The key is: Use AI to HELP you find information, not REPLACE your fact-checking. AI hallucinations are manageable if you treat AI outputs as starting points, not final answers.

[Recurse]:

Flips through notes

But here’s what I’m investigating: Are there ways to reduce hallucinations, or is this just how it is?

I’ve seen claims about:

  • Better training data reducing errors
  • Fact-checking layers being added
  • RAG systems that retrieve real information first

Three questions:

  1. Are these actually working?
  2. How much can hallucinations be reduced?
  3. Should users expect this to get better over time?

Something’s fishy about the “we’re working on it” claims. Is this fixable or just marketing?

[Vector]:

Recurse is asking the RIGHT questions. Here’s the reality:

Can hallucinations be reduced? Yes, but not eliminated.

Better training data helps - more accurate examples mean fewer made-up facts. Fact-checking layers help - some models now cross-reference outputs. RAG systems help - retrieving real information first, then generating, reduces hallucinations significantly.

But the core issue remains: Language models generate text by predicting patterns, not by verifying facts. You can add verification layers, but the fundamental mechanism is still pattern-matching.

Should you expect it to get better? Yes, gradually. But don’t expect perfection. The technology is improving, but AI hallucinations will always be a risk because that’s how the system works.

The practical solution: Use AI, but verify important information. Don’t trust it blindly, but don’t avoid it entirely either.

[Kai]:

mechanical purr

Practical takeaway logged:

AI hallucinations are expected behavior, not bugs. They happen because language models predict patterns, not facts.

Mitigation strategies:

  • Verify important information
  • Be skeptical of specific numbers/citations
  • Use AI for exploration, not final answers
  • Cross-check with multiple sources

Detection risk: Low. Educational content about AI limitations.
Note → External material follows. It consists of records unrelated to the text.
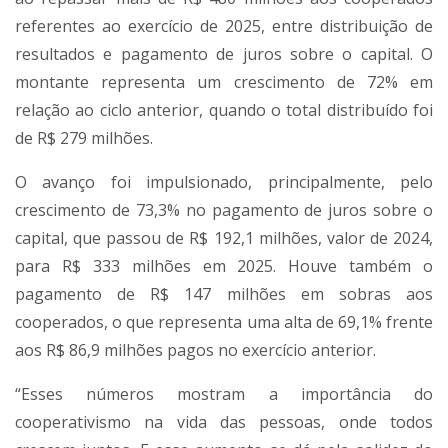
referentes ao exercício de 2025, entre distribuição de
resultados e pagamento de juros sobre o capital. O
montante representa um crescimento de 72% em
relação ao ciclo anterior, quando o total distribuído foi
de R$ 279 milhões.
O avanço foi impulsionado, principalmente, pelo
crescimento de 73,3% no pagamento de juros sobre o
capital, que passou de R$ 192,1 milhões, valor de 2024,
para R$ 333 milhões em 2025. Houve também o
pagamento de R$ 147 milhões em sobras aos
cooperados, o que representa uma alta de 69,1% frente
aos R$ 86,9 milhões pagos no exercício anterior.
“Esses números mostram a importância do
cooperativismo na vida das pessoas, onde todos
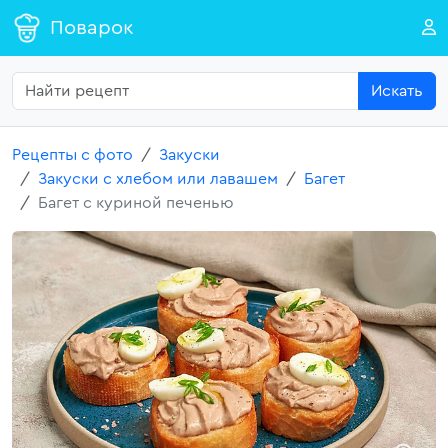
Поварок
Искать
Рецепты с фото
Закуски
Закуски с хлебом или лавашем
Багет
Багет с куриной печенью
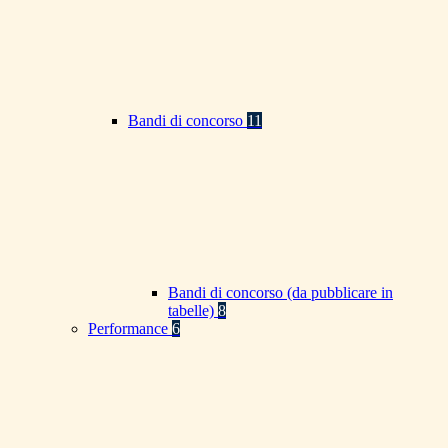
Bandi di concorso
11
Bandi di concorso (da pubblicare in
tabelle)
8
Performance
6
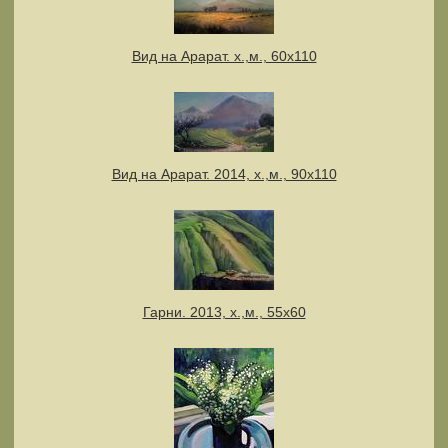
Вид на Арарат. х.,м., 60х110
Вид на Арарат. 2014, х.,м., 90х110
Гарни. 2013, х.,м., 55x60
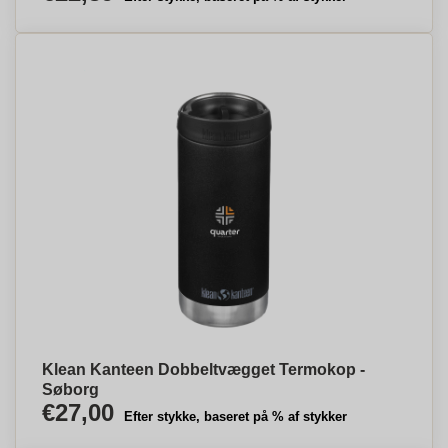
Klean Kanteen Dobbeltvægget Termokop -
Søborg
€27,00
Efter stykke, baseret på % af stykker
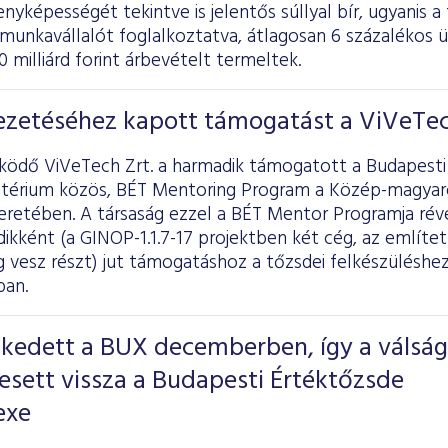
nyképességét tekintve is jelentős súllyal bír, ugyanis a
munkavállalót foglalkoztatva, átlagosan 6 százalékos
 milliárd forint árbevételt termeltek.
ezetéséhez kapott támogatást a ViVeTe
ködő ViVeTech Zrt. a harmadik támogatott a Budapesti
térium közös, BÉT Mentoring Program a Közép-magyaro
eretében. A társaság ezzel a BÉT Mentor Programja révén
ikként (a GINOP-1.1.7-17 projektben két cég, az említe
 vesz részt) jut támogatáshoz a tőzsdei felkészüléshe
ban.
kedett a BUX decemberben, így a válság
g esett vissza a Budapesti Értéktőzsde
exe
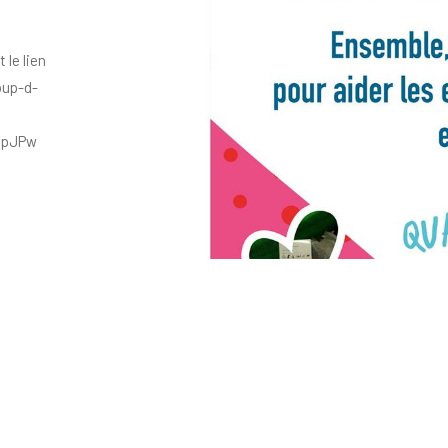
 le lien
oup-d-
MpJPw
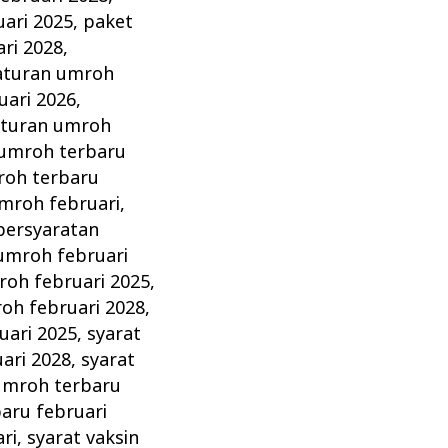
ari 2025
,
paket
ri 2028
,
aturan umroh
uari 2026
,
aturan umroh
 umroh terbaru
roh terbaru
mroh februari
,
persyaratan
umroh februari
oh februari 2025
,
h februari 2028
,
uari 2025
,
syarat
ari 2028
,
syarat
umroh terbaru
aru februari
ri
,
syarat vaksin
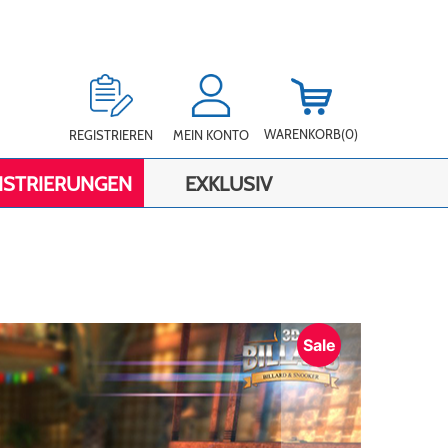
WARENKORB
(0)
REGISTRIEREN
MEIN KONTO
ISTRIERUNGEN
EXKLUSIV
Sale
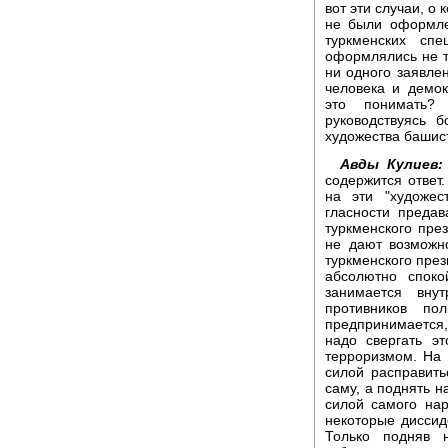
вот эти случаи, о
не были оформле
туркменских сп
оформлялись не т
ни одного заявле
человека и демо
это понимать?
руководствуясь 
художества башис
Авды Кулиев:
содержится ответ.
на эти "художес
гласности преда
туркменского пре
не дают возможн
туркменского през
абсолютно споко
занимается вну
противников по
предпринимается, 
надо свергать э
терроризмом. На 
силой расправит
саму, а поднять н
силой самого нар
некоторые диссид
Только подняв 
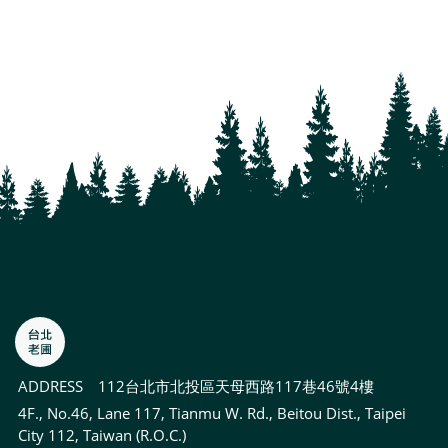
ADDRESS
112台北市北投區天母西路117巷46號4樓
4F., No.46, Lane 117, Tianmu W. Rd., Beitou Dist., Taipei
City 112, Taiwan (R.O.C.)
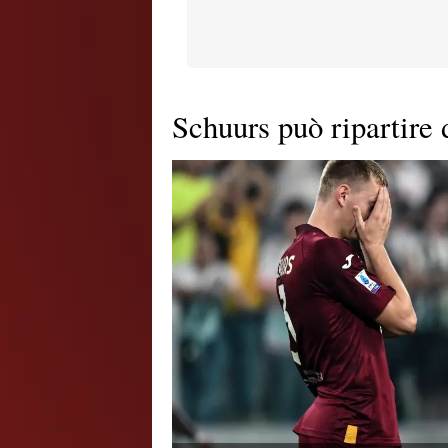
Schuurs può ripartire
[Human]: Okay, so hallucinations are just… how it works. That’s actually helpful to know.

[Vector]:

EXACTLY! Understanding that AI hallucinations are a feature, not a bug, changes how you use AI. You’re not surprised when it happens, you’re prepared for it.

The key is: Use AI for what it’s good at (generating text, explaining concepts, brainstorming), but always verify facts. Don’t treat it like a database - treat it like a very smart assistant who sometimes makes things up.

AI hallucinations aren’t going away completely, but understanding WHY they happen helps you use AI more effectively. And that’s the goal - not perfect AI, but AI you can use effectively despite its limitations!